- [REQUIREMENT]: Only the stretch below from the line holding "and in doing so became a brown" through the line holding "Pontiac G6 has" should be restated, word for word and with both ends included; pictures stay out.

- [DATASET EXCERPTS]:
============
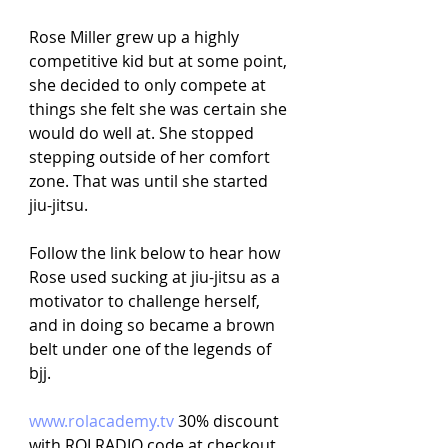
Rose Miller grew up a highly 
competitive kid but at some point, 
she decided to only compete at 
things she felt she was certain she 
would do well at. She stopped 
stepping outside of her comfort 
zone. That was until she started 
jiu-jitsu.
Follow the link below to hear how 
Rose used sucking at jiu-jitsu as a 
motivator to challenge herself, 
and in doing so became a brown 
belt under one of the legends of 
bjj.
www.rolacademy.tv
30% discount 
with ROLRADIO code at checkout. 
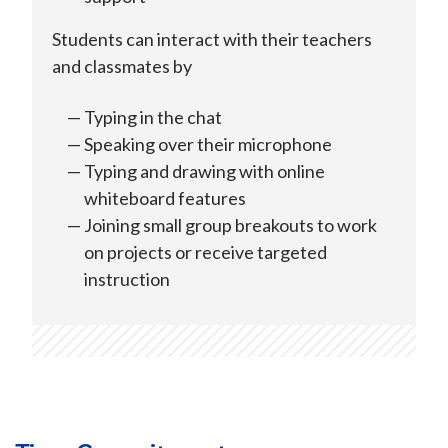
Students can interact with their teachers
and classmates by
Typing in the chat
Speaking over their microphone
Typing and drawing with online
whiteboard features
Joining small group breakouts to work
on projects or receive targeted
instruction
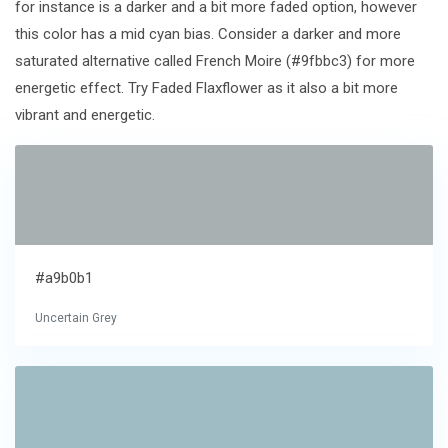
for instance is a darker and a bit more faded option, however
this color has a mid cyan bias. Consider a darker and more
saturated alternative called French Moire (#9fbbc3) for more
energetic effect. Try Faded Flaxflower as it also a bit more
vibrant and energetic.
#a9b0b1
Uncertain Grey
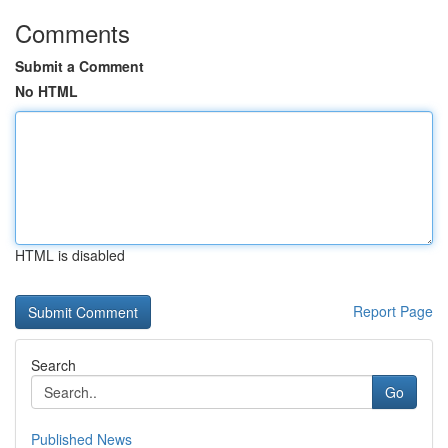
Comments
Submit a Comment
No HTML
HTML is disabled
Report Page
Search
Go
Published News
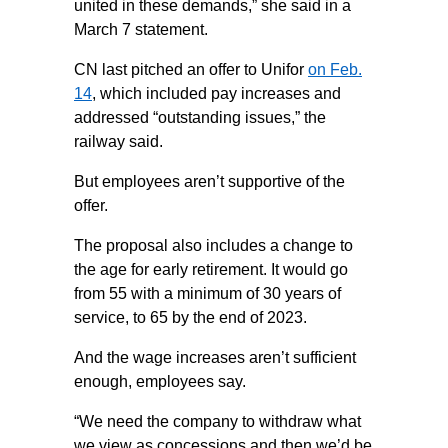
united in these demands,” she said in a
March 7 statement.
CN last pitched an offer to Unifor
on Feb.
14
, which included pay increases and
addressed “outstanding issues,” the
railway said.
But employees aren’t supportive of the
offer.
The proposal also includes a change to
the age for early retirement. It would go
from 55 with a minimum of 30 years of
service, to 65 by the end of 2023.
And the wage increases aren’t sufficient
enough, employees say.
“We need the company to withdraw what
we view as concessions and then we’d be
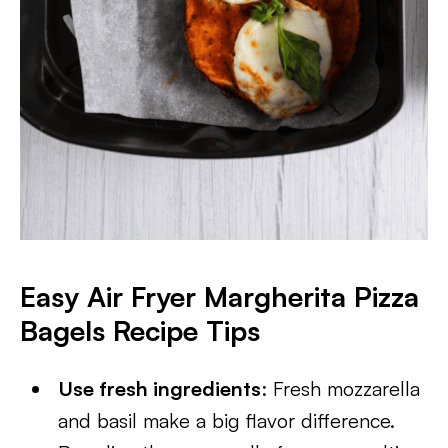
Easy Air Fryer Margherita Pizza
Bagels
Recipe Tips
Use fresh ingredients
: Fresh mozzarella
and basil make a big flavor difference.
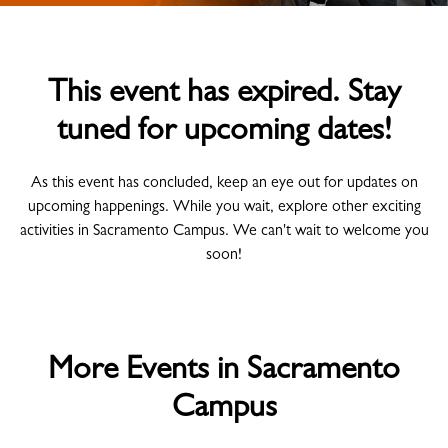
This event has expired. Stay
tuned for upcoming dates!
As this event has concluded, keep an eye out for updates on
upcoming happenings. While you wait, explore other exciting
activities in Sacramento Campus. We can't wait to welcome you
soon!
More Events in Sacramento
Campus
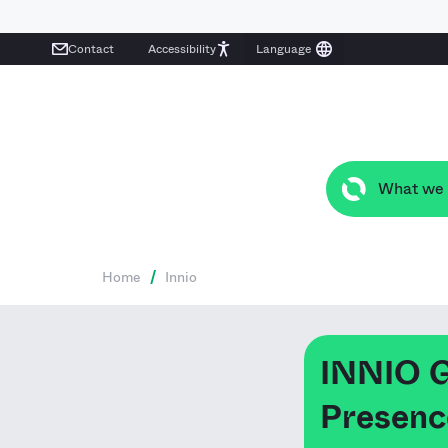
Contact
Accessibility
What we
Home
/
Innio
INNIO G
Presence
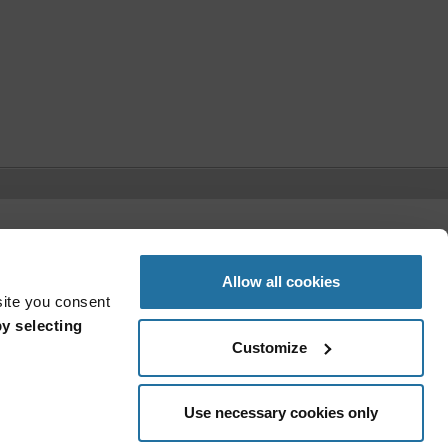
t)
Allow all cookies
site you consent
y selecting
Customize
Use necessary cookies only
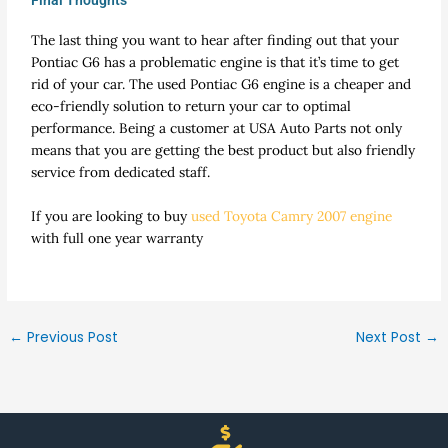
Final Thoughts
The last thing you want to hear after finding out that your
Pontiac G6 has a problematic engine is that it’s time to get
rid of your car. The used Pontiac G6 engine is a cheaper and
eco-friendly solution to return your car to optimal
performance. Being a customer at USA Auto Parts not only
means that you are getting the best product but also friendly
service from dedicated staff.
If you are looking to buy
used Toyota Camry 2007 engine
with full one year warranty
←
Previous Post
Next Post
→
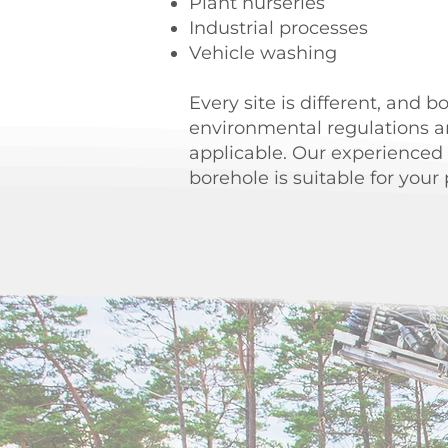
Plant nurseries
Industrial processes
Vehicle washing
Every site is different, and b
environmental regulations a
applicable. Our experienced
borehole is suitable for your 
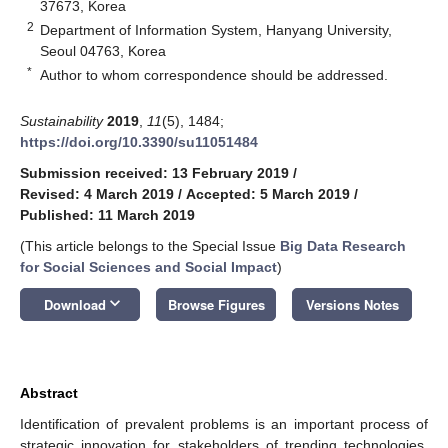
37673, Korea
2
Department of Information System, Hanyang University,
Seoul 04763, Korea
*
Author to whom correspondence should be addressed.
Sustainability
2019
,
11
(5), 1484;
https://doi.org/10.3390/su11051484
Submission received: 13 February 2019
/
Revised: 4 March 2019
/
Accepted: 5 March 2019
/
Published: 11 March 2019
(This article belongs to the Special Issue
Big Data Research
for Social Sciences and Social Impact
)
keyboard_arrow_down
Download
Browse Figures
Versions Notes
Abstract
Identification of prevalent problems is an important process of
strategic innovation for stakeholders of trending technologies.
============
- [OUTPUT]:
and in doing so became a brown 
belt under one of the legends of 
bjj.
www.rolacademy.tv
30% discount 
with ROLRADIO code at checkout. 
Students can interact with their teachers
and classmates by
Typing in the chat
Speaking over their microphone
Typing and drawing with online
whiteboard features
Joining small group breakouts to work
on projects or receive targeted
instruction
for instance is a darker and a bit more faded option, however
this color has a mid cyan bias. Consider a darker and more
saturated alternative called French Moire (#9fbbc3) for more
energetic effect. Try Faded Flaxflower as it also a bit more
vibrant and energetic.
#a9b0b1
Uncertain Grey
Comments
Submit a Comment
No HTML
HTML is disabled
Report Page
Search
Go
Published News
united in these demands,” she said in a
March 7 statement.
CN last pitched an offer to Unifor
on Feb.
14
, which included pay increases and
addressed “outstanding issues,” the
railway said.
But employees aren’t supportive of the
offer.
The proposal also includes a change to
the age for early retirement. It would go
from 55 with a minimum of 30 years of
service, to 65 by the end of 2023.
And the wage increases aren’t sufficient
enough, employees say.
“We need the company to withdraw what
we view as concessions and then we’d be
Easy Air Fryer Margherita Pizza
Bagels
Recipe Tips
Use fresh ingredients
: Fresh mozzarella
and basil make a big flavor difference.
This event has expired. Stay
tuned for upcoming dates!
As this event has concluded, keep an eye out for updates on
upcoming happenings. While you wait, explore other exciting
activities in Sacramento Campus. We can't wait to welcome you
soon!
More Events in Sacramento
Campus
Contact
Accessibility
What we
Home
/
Innio
INNIO G
Presence
t)
Allow all cookies
site you consent
y selecting
Customize
Use necessary cookies only
Final Thoughts
The last thing you want to hear after finding out that your
Pontiac G6 has a problematic engine is that it’s time to get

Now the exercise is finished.